***** Input material *****

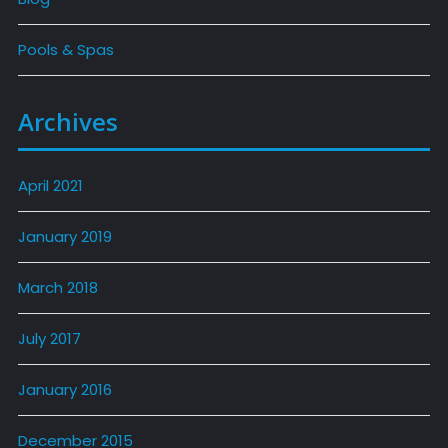
Pools & Spas
Archives
April 2021
January 2019
March 2018
July 2017
January 2016
December 2015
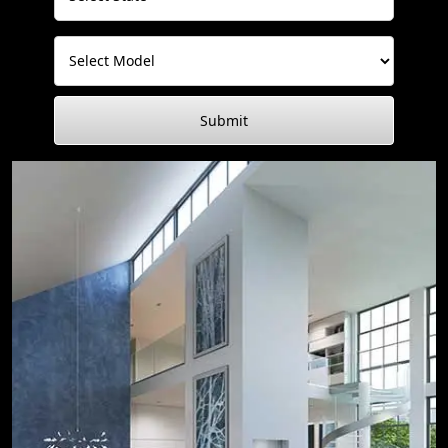
Submit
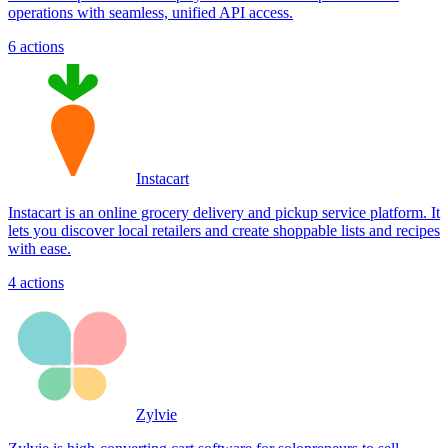
operations with seamless, unified API access.
6
actions
Instacart
Instacart is an online grocery delivery and pickup service platform. It
lets you discover local retailers and create shoppable lists and recipes
with ease.
4
actions
Zylvie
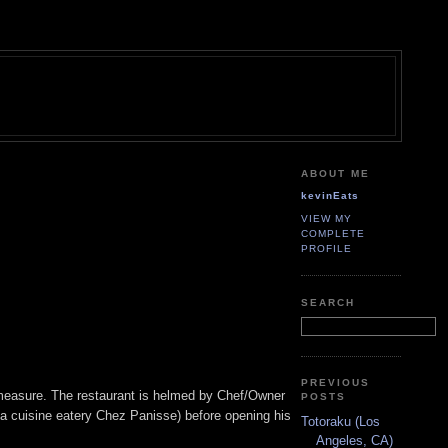
ABOUT ME
kevinEats
VIEW MY
COMPLETE
PROFILE
SEARCH
PREVIOUS
od measure. The restaurant is helmed by Chef/Owner
POSTS
ia cuisine eatery Chez Panisse) before opening his
Totoraku (Los
Angeles, CA)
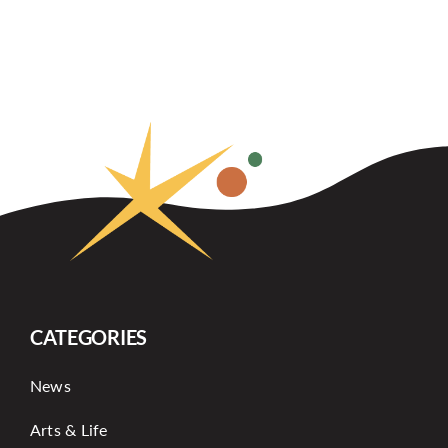
CATEGORIES
News
Arts & Life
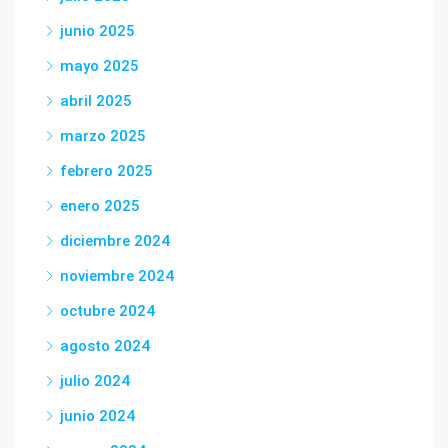
junio 2025
mayo 2025
abril 2025
marzo 2025
febrero 2025
enero 2025
diciembre 2024
noviembre 2024
octubre 2024
agosto 2024
julio 2024
junio 2024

*****

- [The problem]:
Transcribe all of the entries word for word, but skip any pictures they contain.

- [Result]:
Pools & Spas
Archives
April 2021
January 2019
March 2018
July 2017
January 2016
December 2015
Submit
operations with seamless, unified API access.
6
actions
Instacart
Instacart is an online grocery delivery and pickup service platform. It
lets you discover local retailers and create shoppable lists and recipes
with ease.
4
actions
Zylvie
ABOUT ME
kevinEats
VIEW MY
COMPLETE
PROFILE
SEARCH
PREVIOUS
od measure. The restaurant is helmed by Chef/Owner
POSTS
ia cuisine eatery Chez Panisse) before opening his
Totoraku (Los
Angeles, CA)
CATEGORIES
News
Arts & Life
junio 2025
mayo 2025
abril 2025
marzo 2025
febrero 2025
enero 2025
diciembre 2024
noviembre 2024
octubre 2024
agosto 2024
julio 2024
junio 2024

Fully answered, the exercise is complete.